What is weighing on the stock?

In the first quarter of fiscal 2022, gross margin fell 4.3% year-on-year to $ 1.64 billion. As a percentage of revenue, gross margin in the quarter presented was 3.7%, down 70 basis points (bps) year over year.

Medical segment profit fell 46% to $ 123 million, on higher supply chain costs. In addition, the improvement in the profit of the Pharmaceuticals segment was largely offset by investments in technological improvements.

Trend in estimates

For fiscal 2022, Zacks’ consensus estimate for revenue is set at $ 176.35 billion, indicating an 8.5% improvement over the number reported the previous year.

The same for adjusted earnings per share stands at $ 5.70, which suggests a growth of 2.3% from the figure released a year ago.

Actions to consider

Some better ranked actions in the broader medical space include Thermo Fisher Scientific Inc. (TMO Free report), Abiomed, Inc. (ABMD Free report) and Corporation of America Holdings Laboratory (LH Free report).

Thermo Fisher has beaten earnings estimates in each of the past four quarters, with an average surprise of 9.02%. The company currently has a Zacks rank of 2 (Buy). You can see The full list of Zacks # 1 Rank (Strong Buy) stocks today here.

Thermo Fisher’s long-term profit growth rate is estimated at 14%. The company’s profit return of 3.7% compares favorably with that of the industry (3.6%).

Abiomed has beaten earnings estimates in each of the past four quarters, with an average surprise of 5.8%. The company currently carries a Zacks Rank # 2.

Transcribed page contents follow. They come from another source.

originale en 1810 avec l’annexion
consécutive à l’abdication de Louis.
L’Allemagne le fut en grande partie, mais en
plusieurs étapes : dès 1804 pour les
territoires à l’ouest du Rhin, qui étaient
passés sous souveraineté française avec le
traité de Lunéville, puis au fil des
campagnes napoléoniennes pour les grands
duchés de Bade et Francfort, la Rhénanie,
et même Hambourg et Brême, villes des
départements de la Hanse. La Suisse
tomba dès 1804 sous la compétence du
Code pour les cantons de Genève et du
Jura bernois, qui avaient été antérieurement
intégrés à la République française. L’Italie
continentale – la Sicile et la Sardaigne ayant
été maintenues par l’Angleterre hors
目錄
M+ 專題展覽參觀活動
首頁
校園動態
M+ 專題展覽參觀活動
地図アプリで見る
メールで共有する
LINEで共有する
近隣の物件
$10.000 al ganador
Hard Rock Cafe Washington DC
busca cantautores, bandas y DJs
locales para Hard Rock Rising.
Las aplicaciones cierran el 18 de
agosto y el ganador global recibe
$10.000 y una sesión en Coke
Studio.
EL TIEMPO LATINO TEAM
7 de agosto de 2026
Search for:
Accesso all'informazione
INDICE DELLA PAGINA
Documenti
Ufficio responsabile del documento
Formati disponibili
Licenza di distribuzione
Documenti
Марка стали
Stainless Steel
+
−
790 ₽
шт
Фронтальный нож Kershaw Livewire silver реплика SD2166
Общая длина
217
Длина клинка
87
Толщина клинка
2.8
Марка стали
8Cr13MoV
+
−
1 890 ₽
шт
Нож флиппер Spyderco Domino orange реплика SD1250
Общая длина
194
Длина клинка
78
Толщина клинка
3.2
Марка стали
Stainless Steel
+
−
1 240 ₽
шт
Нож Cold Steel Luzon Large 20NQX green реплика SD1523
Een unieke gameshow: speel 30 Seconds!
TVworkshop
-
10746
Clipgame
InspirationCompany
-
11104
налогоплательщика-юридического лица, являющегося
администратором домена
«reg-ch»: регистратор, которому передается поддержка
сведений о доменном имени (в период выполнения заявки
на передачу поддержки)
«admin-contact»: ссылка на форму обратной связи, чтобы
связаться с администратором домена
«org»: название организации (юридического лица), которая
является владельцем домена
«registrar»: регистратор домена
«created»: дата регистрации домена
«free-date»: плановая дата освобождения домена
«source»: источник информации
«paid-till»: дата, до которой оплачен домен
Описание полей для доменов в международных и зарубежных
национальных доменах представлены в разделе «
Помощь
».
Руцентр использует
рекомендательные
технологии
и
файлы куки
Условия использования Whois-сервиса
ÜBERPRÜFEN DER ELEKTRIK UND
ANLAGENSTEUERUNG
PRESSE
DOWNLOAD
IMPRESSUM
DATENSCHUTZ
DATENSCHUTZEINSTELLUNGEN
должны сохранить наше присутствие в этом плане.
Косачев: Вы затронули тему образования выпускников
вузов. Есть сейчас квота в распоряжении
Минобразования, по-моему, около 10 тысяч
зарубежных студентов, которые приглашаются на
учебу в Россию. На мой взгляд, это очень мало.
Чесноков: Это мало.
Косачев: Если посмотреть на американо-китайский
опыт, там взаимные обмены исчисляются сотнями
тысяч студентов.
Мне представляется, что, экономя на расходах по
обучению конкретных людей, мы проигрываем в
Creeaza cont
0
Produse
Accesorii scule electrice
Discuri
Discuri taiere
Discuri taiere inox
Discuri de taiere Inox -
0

Abiomed’s long-term profit growth rate is estimated at 20%. The corporate profit return of 1.2% compares favorably with that of the industry (3.6%).

Laboratory Corporation has beaten profit estimates in each of the past four quarters, with an average surprise of 25.7%. The company currently carries a Zacks Rank # 2.

Laboratory Corporation’s long-term profit growth rate is estimated at 10.6%. The company’s earnings return of 9.4% compares favorably with the industry’s 3.4%.